# Milestone 2 : Data Collection and Description
------
In this notebook we are going to review everything that was done so far in the project and evaluate what the remaining tasks are.

____
____


## 1.  Identifying Relevant Tweets
-----

### 1.1 Hashtags as Key Elements for Searching

On twitter the Hashtags are mainly during events. In our case it is the perfect tool to evaluate the awareness across the world. It is very convenient because it is often specifically related to one event and tends to be in english even though the rest of the tweet is in a different language. In order to find all the tweets related to an event, we needed to find as many hashtags which were related and in as many languages as possible.  

### 1.2 Selection of Hashtags 

____
____

## 2.  Tweets Acquisition
We had originally planned to use the twitter dataset that was given in the course. Unfortunatelly it was containing only 10% of the tweets in a given time period and wasn't including any information on the location of the user nor the user profile. Because of this we decided to go get the tweets about specific events by ourselves. 

------
### 2.1 Twitter API 
Our initial idea was to get the information we needed with the Twitter API, but there again we encountered several problems : 

- The **Rate Limit** of the Twitter API :  It would have taken a lot of time to get the tweets of a specific event, but we were ready to wait and launch the code on several computers (or on clusters)
- The **Search Query** limitations : After designing a code that would allow us to get the tweets by searching specific hashtags over a time interval, we discovered a huge limitation : tweets can only we searched with the API if they are *less than one week old*. 

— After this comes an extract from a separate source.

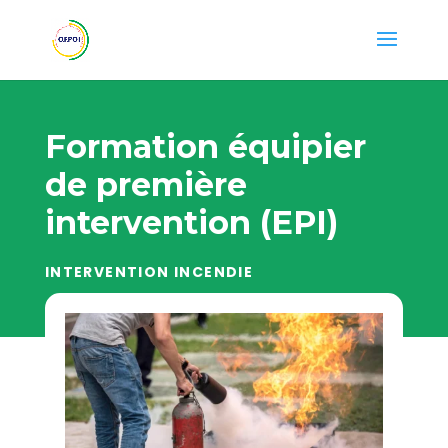
Formation équipier
de première
intervention (EPI)
INTERVENTION INCENDIE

So we have to discard the idea to use the Twitter API.

------
### 2.2 Scrapping Manually the Tweets 
Fortunatelly the twitter html interface (the website) allows us to search for any query on anytime interval. So we decided get the data by scraping directly the website. For that we use a browser that doesn't have a user interface **PhantomJS** and **Selenium** a python package that allows us to load urls in this browser and scroll down the search page in order to load results. Once loaded the use **Beautifull Soup 4** with the parser **LXML** To get every tweets of the page.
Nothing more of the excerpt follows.